Una madrugada de fin de semana pasó un chico cantando serenatas con su guitarra y se quedó parado en la entrada de un edificio de enfrente, evidentemente cantándole a alguien. Era tan emocionante lo que estaba pasando que, a diferencia de mis vecinos que se encargaron de manifestar su disconformidad con lo que sucedía, no tuve corazón para decirle que se callara y me banqué como una campeona el concierto improvisado. Cantaba feo.
A las 7 y 15, de lunes a viernes, pasa un padre con sus dos hijos en edad escolar charlando animadamente en el obvio trayecto hacia la escuela. Son un reloj suizo los hijos de puta. 7 y 15. Creo que los quiero un poco.
Como además vivo pegada a la entrada del edificio, escucho el clic apagado que hace el portón cada vez que alguien sale o ingresa. Hay unos vecinos que piden mucho delivery de helado, son una pareja joven que bajonean a morir sobre todo los jueves y viernes.
La pareja que peleaba cuando comencé a escribir esto desapareció. Así son las cosas.

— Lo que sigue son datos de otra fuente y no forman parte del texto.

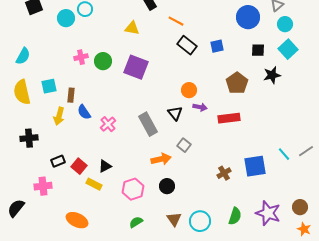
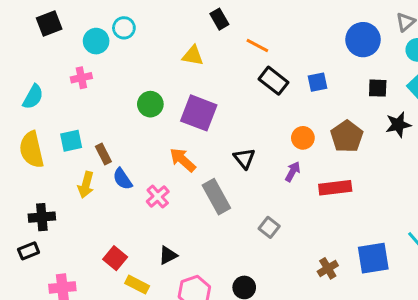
pink cross: (81, 57) -> (81, 78), moved
orange circle: (189, 90) -> (303, 138), moved
brown rectangle: (71, 95) -> (103, 154), turned -32
purple arrow: (200, 107) -> (293, 172), turned -72
black triangle: (175, 113) -> (244, 158), moved
orange arrow: (161, 159) -> (183, 160), moved, turned -126
black rectangle: (58, 161) -> (29, 251), moved
black triangle: (105, 166) -> (168, 255), moved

Al principio pensé que no me iba a bancar tanta exposición externa, que iba a enloquecer. Demasiadas influencias ajenas, demasiada violencia del afuera, demasiada conversaciones escuchadas al pasar de gente que ignora que, del otro lado de esas ventanas con cortinas acanaladas, se encuentra alguien que intenta hacer algo y se ve interrumpido por esa invasión que jamás fue solicitada. Ahora ya me acostumbré. Es como si fuera una melodía más que se acopla a lo que este haciendo. Solo noto lo que en ese momento puedo y quiero notar. Como cuando tenés un yeso y de repente ves gente enyesada distribuida uniformemente por toda la ciudad. O como cuando alguien te da un beso heavy que desestabiliza tu estructura desde la más ínfima célula y las calles parecen estar plagadas de poesía y de gente buena.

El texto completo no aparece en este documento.